Natural Player regarding your topic, this entire topic has been beat to hell. People have been banned (myself included) over this topic, half of the people here say, "Looks mean it all," the other half say, "Looks don't matter than much," at the end of the day both sides are saying the same damn thing!

The looks mean it all side is really saying - You guys need to have more confidence in yourselves, work out, dress better, present yourself in a better way, because women are judgin you based on how you look.

The looks don't matter much side is saying - You guys need to have more confidence in yourselves, have a great personality, be sexual, this will lead to more women.

Both sides are really saying the same damn thing and that's HAVE CONFIDENCE IN YOURSELF.

When you have confidence in yourself, you will AUTOMATICALLY dress better, work out more, present yourself better physically.

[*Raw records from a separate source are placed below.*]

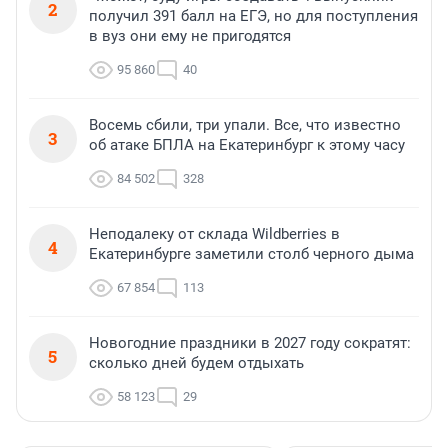
2
получил 391 балл на ЕГЭ, но для поступления
в вуз они ему не пригодятся
95 860
40
Восемь сбили, три упали. Все, что известно
3
об атаке БПЛА на Екатеринбург к этому часу
84 502
328
Неподалеку от склада Wildberries в
4
Екатеринбурге заметили столб черного дыма
67 854
113
Новогодние праздники в 2027 году сократят:
5
сколько дней будем отдыхать
58 123
29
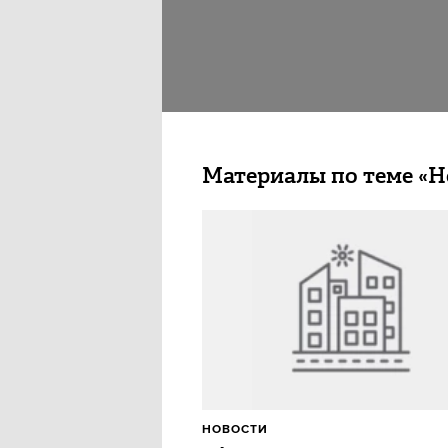
Материалы по теме «
НОВОСТИ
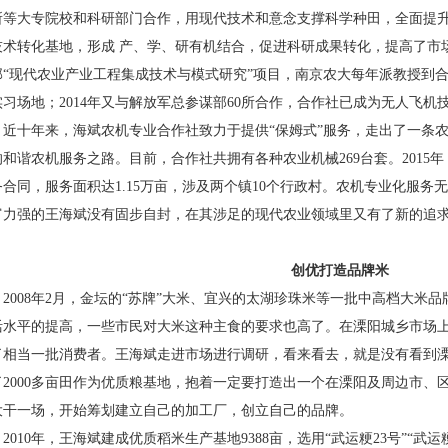
所等大专院校和科研部门合作，用现代技术和意念支撑科学种田，全面提
技术转化基地，形成
产、学、研有机结合，促进科研成果转化，提高了市
部“现代农业产业工程集成技术与模式研究”项目，南京农大每年派教授到
实习场地；
2014
年又与解放军总参谋部
60
所合作，合作社已成为无人飞机
近十年来，海斌农机专业合作社致力于提供“保姆式”服务，走出了一条
的和谐农机服务之路。目前，合作社共拥有各种农业机械
269
台套。
2015
年
务合同，服务面积达
1.15
万亩，涉及两个镇
10
个行政村。农机专业化服务无
富力强的王海斌没有固步自封，在其涉足的现代农业领域里又有了新的追
。
创优打造品牌米
2008
年
2
月，金坛的“苏牌”大米、宜兴的太湖珍珠米等一批中高档大米
活水平的提高，一些市民对大米这种主食的要求也高了。在溧阳城乡市场
了相当一批消费者。王海斌走进市场进行调研，看来看去，就是没有看到
了
2000
多亩田作为优质粮基地，抱着一定要打造出一个在溧阳及周边市、
大干一场，开始筹划建立自己的加工厂，创立自己的品牌
。
2010
年，王海斌建成优质稻米生产基地
9388
亩，选用“武运粳
23
号”“武运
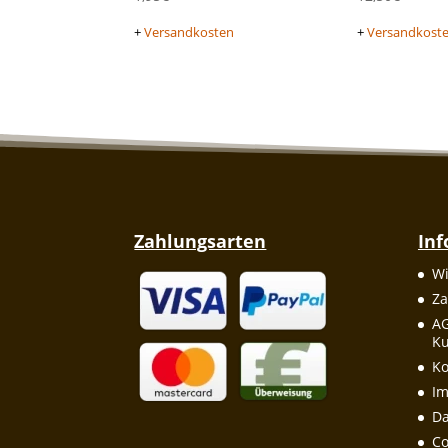
+
Versandkosten
+
Versandkost
Zahlungsarten
In
Wi
Za
A
Ku
Ko
I
Da
Co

This is the effect of increased confidence!

You also will AUTOMATICALLY be more comfortable around women, not afraid to be sexual, not afraid to approach, etc.

Both sides are correct, and the underlying thesis of both sides is that one must have confidence in theirselves.......

For the record, IT ALL MATTERS. It's about a complete package, not having sexual state but dressing like an azz. And it's not about looking like Scott Steiner but having no sexual state and being a complete weirdo. It's a complete package.....

1. It's starts with inner confidence.
2. From there it leads to inner abilities and peace...like joy, sexual state, not afraid to socialize and approach. Also more self-esteem, higher dreams and goals for your life, etc.
3. From there it leads to outer qualities, like working out more, getting a better job to have more money, getting a better looking car, dressing better, presenting yourself better.

It Starts with Confidence, and it ends with a complete package.

You develop Confidence either 2 ways:

1. You wait for an accomplishment to happen in your life and you built on that.

2. You accept yourself and believe that you are "worthy" of something better and start there.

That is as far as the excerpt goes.